Note we can write this in a slightly more convoluted manner like this (I've inserted a map):

        <xsl:sequence select="
            map { 
                'result' :
                    xarray:map(
                        function:id#1,
                        xarray:bind(
                            kooks:getVisitors#1,
                            xarray:bind(
                                kooks:getBlogs#1,
                                $websites)))
            }"/>

and consider this query:

for $website in $websites,
$blog in kooks:getBlogs($website),
$visitor in kooks:getVisitors($blog)
function:id($visitor)

and you should note the structure is very similar (its just upside down, and the variables are explicit).

This pattern is the dna of for expressions in xpath and xquery, in fact its the dna of all these sorts of looping construct in any language, but as we've seen above its the same pattern for maybe, so anything that we can implement a monad on, can, in theory at least, be written using this for expression style.
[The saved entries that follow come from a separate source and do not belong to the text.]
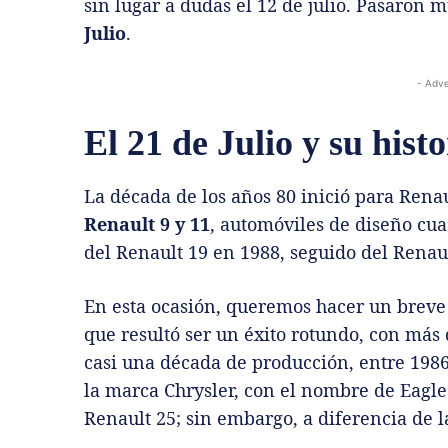
sin lugar a dudas el 12 de julio. Pasaron m
Julio
.
- Adve
El 21 de Julio y su histo
La década de los años 80 inició para Rena
Renault 9 y 11
, automóviles de diseño cu
del Renault 19 en 1988, seguido del Renau
En esta ocasión, queremos hacer un breve 
que resultó ser un éxito rotundo, con más
casi una década de producción, entre 1986 
la marca Chrysler, con el nombre de Eagle
Renault 25; sin embargo, a diferencia de l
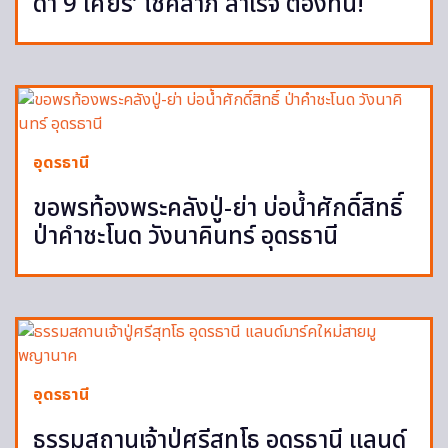
ดำ 9 เศียร’ โชคลาภ สำเร็จ ต้องที่นี่!
อุดรธานี
ขอพรท้องพระคลังปู่-ย่า บ่อน้ำศักดิ์สิทธิ์
ป่าคำชะโนด วังนาคินทร์ อุดรธานี
อุดรธานี
ธรรมสถานเจ้าปู่ศรีสุทโธ อุดรธานี แลนด์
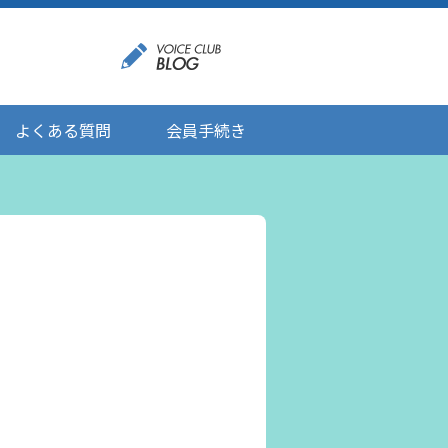
よくある質問
会員手続き
登録情報の変更
メール受信設定
ご応募にあたりましてのお願い
登録解除/配信停止
。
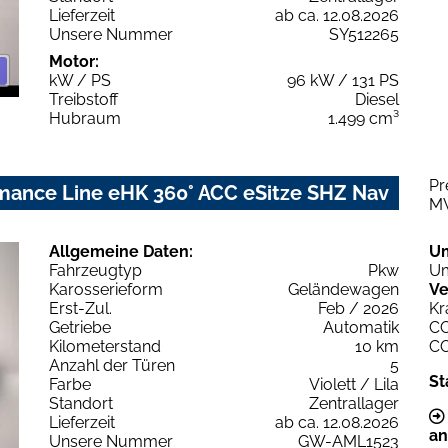
Lieferzeit
ab ca. 12.08.2026
Unsere Nummer
SY512265
Motor:
kW / PS
96 kW / 131 PS
Treibstoff
Diesel
Hubraum
1.499 cm³
Pr
mance Line eHK 360° ACC eSitze SHZ Nav
M
Allgemeine Daten:
U
Fahrzeugtyp
Pkw
Um
Karosserieform
Geländewagen
Ve
Erst-Zul.
Feb / 2026
Kr
Getriebe
Automatik
C
Kilometerstand
10 km
C
Anzahl der Türen
5
St
Farbe
Violett / Lila
Standort
Zentrallager
Lieferzeit
ab ca. 12.08.2026
an
Unsere Nummer
GW-AML1523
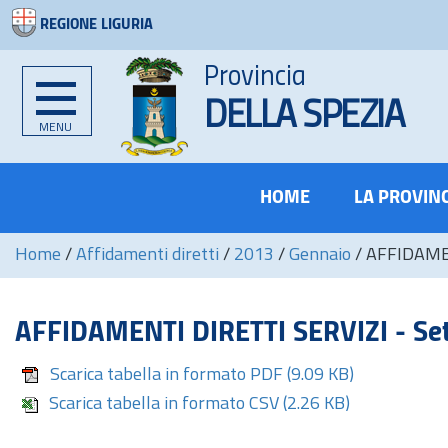
REGIONE LIGURIA
Provincia
DELLA SPEZIA
MENU
HOME
LA PROVIN
Home
/
Affidamenti diretti
/
2013
/
Gennaio
/
AFFIDAMEN
AFFIDAMENTI DIRETTI SERVIZI - Set
Scarica tabella in formato PDF
(9.09 KB)
Scarica tabella in formato CSV
(2.26 KB)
This fact is used in languages like C# for LINQ, Haskell for 'do notation' or F# for computational expressions to allow developers to write their own monadic constructs and then write expressions in a 'query' style language (Philip Wadler was instrumental in creating 'do notation' and also the XQuery language, the same theory underpins both).

We could go on, there are a whole raft of things we can turn into Monads (as there were with Monoids and Functors, but these we will leave to other blogs, you can see them in the github repository).